Hello, I have gene count and sample attributes file from gtex v8 portal. I want to first extract brain tissue gene count data only by using the samID coming from sample attributes.txt file. Once, I have gene count coming from brain cortex tissue, I want to normallize it using deseq2 package. This is what I have done:
GTEx_Analysis_v8_Annotations_SampleAttributesDS <- read.delim("GTEx_Analysis_v8_Annotations_SampleAttributesDS.txt")
sample_attributes <- select(GTEx_Analysis_v8_Annotations_SampleAttributesDS,SAMPID,SMTS,SMTSD,SMAFRZE)
sample_attributes_braindata <- sample_attributes %>% filter(sample_attributes$SMTS == "Brain" & sample_attributes$SMAFRZE == "RNASEQ")
sample_attributes_braindata_cortex = sample_attributes_braindata[sample_attributes_braindata$SMTSD == "Brain - Cortex",]
dim(sample_attributes_braindata_cortex)
library(tidyverse)
GTEx_Analysis_gene_reads <- read_table2("GTEx_Analysis_2017-06-05_v8_RNASeQCv1.1.9_gene_reads.gct")
GTEx_Analysis_gene_reads <- data.frame(GTEx_Analysis_gene_reads)
(GTEx_Analysis_gene_reads)[1:5,1:5]
dim(GTEx_Analysis_gene_reads)
gtex_gene_name = GTEx_Analysis_gene_reads$Name
gtex_gene_description = GTEx_Analysis_gene_reads$Description
sample_attributes_braindata_cortex$SAMPID = gsub(pattern = "-", replacement = ".", x = sample_attributes_braindata_cortex$SAMPID, fixed = TRUE)

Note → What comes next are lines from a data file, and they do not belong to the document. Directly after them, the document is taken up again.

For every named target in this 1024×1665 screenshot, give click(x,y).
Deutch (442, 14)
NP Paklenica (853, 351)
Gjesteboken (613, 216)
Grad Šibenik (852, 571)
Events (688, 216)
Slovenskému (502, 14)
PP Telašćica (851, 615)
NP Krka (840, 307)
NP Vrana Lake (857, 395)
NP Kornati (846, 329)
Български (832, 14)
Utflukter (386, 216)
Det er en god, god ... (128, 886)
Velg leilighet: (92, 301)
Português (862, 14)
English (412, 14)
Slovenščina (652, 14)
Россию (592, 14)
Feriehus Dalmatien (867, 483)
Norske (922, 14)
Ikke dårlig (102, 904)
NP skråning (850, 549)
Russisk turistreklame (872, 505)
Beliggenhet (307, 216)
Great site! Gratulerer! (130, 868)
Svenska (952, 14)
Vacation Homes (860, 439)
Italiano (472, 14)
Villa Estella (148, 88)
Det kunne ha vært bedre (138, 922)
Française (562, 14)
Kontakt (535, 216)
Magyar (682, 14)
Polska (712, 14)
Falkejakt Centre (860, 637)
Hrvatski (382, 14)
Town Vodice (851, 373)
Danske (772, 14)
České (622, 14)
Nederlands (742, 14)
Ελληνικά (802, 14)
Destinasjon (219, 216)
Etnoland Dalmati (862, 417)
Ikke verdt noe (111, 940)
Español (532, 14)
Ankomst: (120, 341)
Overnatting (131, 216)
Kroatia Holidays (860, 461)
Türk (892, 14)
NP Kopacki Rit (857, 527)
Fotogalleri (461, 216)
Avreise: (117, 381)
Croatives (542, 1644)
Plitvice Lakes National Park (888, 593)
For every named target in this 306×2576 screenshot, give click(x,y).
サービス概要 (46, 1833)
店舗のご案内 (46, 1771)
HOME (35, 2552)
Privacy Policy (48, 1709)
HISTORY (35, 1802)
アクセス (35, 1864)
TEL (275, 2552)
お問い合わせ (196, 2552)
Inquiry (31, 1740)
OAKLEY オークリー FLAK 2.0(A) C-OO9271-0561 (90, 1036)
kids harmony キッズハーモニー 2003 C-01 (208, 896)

index= colnames(GTEx_Analysis_gene_reads) %in% sample_attributes_braindata_cortex$SAMPID
sum(index)
GTEx_Analysis_gene_reads_cortex = GTEx_Analysis_gene_reads[,index]
rownames(GTEx_Analysis_gene_reads_cortex) = gtex_gene_name
#write.table(GTEx_Analysis_gene_reads_cortex, file = "GTEx_Analysis_gene_reads_cortex_unnorm.txt", sep="\t", quote=FALSE, col.names=NA)

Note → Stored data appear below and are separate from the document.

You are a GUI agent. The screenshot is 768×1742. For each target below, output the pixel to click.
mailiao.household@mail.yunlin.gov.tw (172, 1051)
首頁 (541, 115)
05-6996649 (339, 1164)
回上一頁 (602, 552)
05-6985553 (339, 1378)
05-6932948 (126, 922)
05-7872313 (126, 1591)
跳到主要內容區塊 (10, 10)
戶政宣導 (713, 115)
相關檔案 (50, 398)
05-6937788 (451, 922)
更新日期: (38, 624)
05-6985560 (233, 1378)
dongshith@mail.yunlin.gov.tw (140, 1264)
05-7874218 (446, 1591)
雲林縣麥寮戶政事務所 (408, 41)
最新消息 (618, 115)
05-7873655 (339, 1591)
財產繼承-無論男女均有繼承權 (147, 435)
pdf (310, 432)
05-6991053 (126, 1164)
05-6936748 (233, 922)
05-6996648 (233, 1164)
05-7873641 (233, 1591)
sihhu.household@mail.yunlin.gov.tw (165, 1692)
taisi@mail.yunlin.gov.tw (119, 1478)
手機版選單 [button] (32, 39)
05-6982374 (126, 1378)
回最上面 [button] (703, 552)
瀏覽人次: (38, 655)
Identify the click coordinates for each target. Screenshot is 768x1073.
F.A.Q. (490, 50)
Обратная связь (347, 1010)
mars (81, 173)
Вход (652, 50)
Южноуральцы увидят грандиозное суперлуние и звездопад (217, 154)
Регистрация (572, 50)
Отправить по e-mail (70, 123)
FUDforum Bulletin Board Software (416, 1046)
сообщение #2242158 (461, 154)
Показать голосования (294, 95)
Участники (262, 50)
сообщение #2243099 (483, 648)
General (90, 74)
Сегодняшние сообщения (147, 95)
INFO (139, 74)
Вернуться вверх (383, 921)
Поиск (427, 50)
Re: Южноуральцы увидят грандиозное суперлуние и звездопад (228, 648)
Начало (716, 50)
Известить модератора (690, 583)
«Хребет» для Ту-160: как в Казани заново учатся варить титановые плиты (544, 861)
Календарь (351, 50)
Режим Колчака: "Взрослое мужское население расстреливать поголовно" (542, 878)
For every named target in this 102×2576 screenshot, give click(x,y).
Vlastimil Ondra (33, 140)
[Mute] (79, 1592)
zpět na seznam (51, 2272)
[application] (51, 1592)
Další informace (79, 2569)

#GTEx_Analysis_gene_reads_cortex = read.delim("GTEx_Analysis_gene_reads_cortex_unnorm.txt",row.names = 1)
sample_info<-data.frame(condition=colnames(GTEx_Analysis_gene_reads_cortex), row.names=colnames(GTEx_Analysis_gene_reads_cortex))
library(DESeq2)
ds<-DESeqDataSetFromMatrix(countData=GTEx_Analysis_gene_reads_cortex, colData=sample_info, design= ~condition)
keep_genes<-rowSums(counts(ds))>0
ds<-ds[keep_genes,]
ds<-estimateSizeFactors(ds)
normalized_counts<-counts(ds, normalized=TRUE)

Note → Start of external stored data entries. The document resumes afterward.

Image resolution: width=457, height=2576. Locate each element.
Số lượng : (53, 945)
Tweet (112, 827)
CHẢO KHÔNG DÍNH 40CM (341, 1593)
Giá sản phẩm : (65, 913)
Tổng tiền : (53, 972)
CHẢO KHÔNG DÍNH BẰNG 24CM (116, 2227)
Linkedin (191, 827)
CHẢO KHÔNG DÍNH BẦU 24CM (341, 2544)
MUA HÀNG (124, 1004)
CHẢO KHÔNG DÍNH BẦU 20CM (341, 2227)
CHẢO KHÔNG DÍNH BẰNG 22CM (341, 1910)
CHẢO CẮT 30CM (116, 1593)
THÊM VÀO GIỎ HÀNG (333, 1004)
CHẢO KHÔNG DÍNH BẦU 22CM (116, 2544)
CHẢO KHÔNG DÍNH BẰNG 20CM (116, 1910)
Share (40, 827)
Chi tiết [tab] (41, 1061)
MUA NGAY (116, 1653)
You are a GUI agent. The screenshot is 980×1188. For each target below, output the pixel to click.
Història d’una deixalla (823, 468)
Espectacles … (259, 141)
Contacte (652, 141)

write.table(normalized_counts,file="GTEx_Analysis_gene_reads_cortex_normalized.txt", sep= "\t", quote = F, row.names = F)
But the normalized gene count that I get from this is not normalized. There is some error in this. I don't have any condition in this case. I have used condtion here as colnames which represent the sampleID or GTEX-1117F. Should I use condition as gene names to normalize it? I am not familiar with GTEx data that much and need some guidance. Thank you.
Hello, I do include covariates later. At first I just want to normalize the data and then I generate covariates file using peer tool and then regress it out from normalized gene count to generate residual expression
So i should remove sample_info line and then just use this?
That would give you library-normalized counts; yes.